Let's say we record the output of a frequency generator, which we just set to output a signal of the form $$v(t) = V_{\rm{pk}} \cos (2 \pi f_0 t)$$ for some finite amount of time, $T$, and take the FFT of this acquired signal. We might then expect to see something like this: enter image description here

Now as I understand it the FFT is a Linear Amplitude Spectrum (LAS) which will have units of Volts, or, a Power Spectrum (PS) which will have units of Volts-squared, depending on what we choose do with the resultant FFT. But it is clear the FFT can only have units of volts because that is what the units of the time-transient signal are.

Now lets say I want to fit this FFT with some realistic function.
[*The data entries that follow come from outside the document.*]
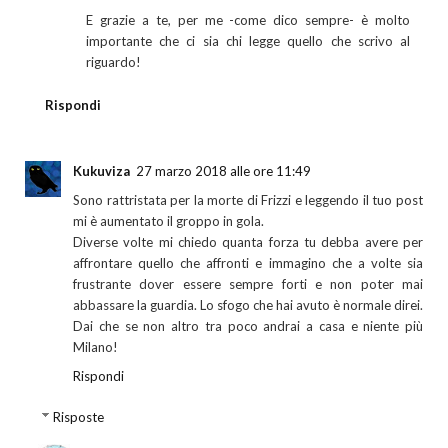
E grazie a te, per me -come dico sempre- è molto
importante che ci sia chi legge quello che scrivo al
riguardo!
Rispondi
Kukuviza
27 marzo 2018 alle ore 11:49
Sono rattristata per la morte di Frizzi e leggendo il tuo post
mi è aumentato il groppo in gola.
Diverse volte mi chiedo quanta forza tu debba avere per
affrontare quello che affronti e immagino che a volte sia
frustrante dover essere sempre forti e non poter mai
abbassare la guardia. Lo sfogo che hai avuto è normale direi.
Dai che se non altro tra poco andrai a casa e niente più
Milano!
Rispondi
Risposte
This is straight forward as I have the transient signal and I can calculate, analytically a PSD from a time truncated Fourier transform: $$\frac{1}{T}\left|\int_{0}^{T} v(t) e^{-2 \pi j f t} \ {\rm{d}}t \right|^{2}$$ which will be in units of Volts-squared per Hertz ($\rm{V^{2}/Hz}$).

So its clear that the units of the FFT and the units of my function I want to fit to it don't match up! Multiplying by some quantity in units of $\rm{Hz}$ fixes the problem for example either the bandwidth of the FFT, $\Delta f = 1/ T$ or the Effective Noise Bandwidth (ENBW).

How can i reconcile the units of my analytic expression and the units of my FFT?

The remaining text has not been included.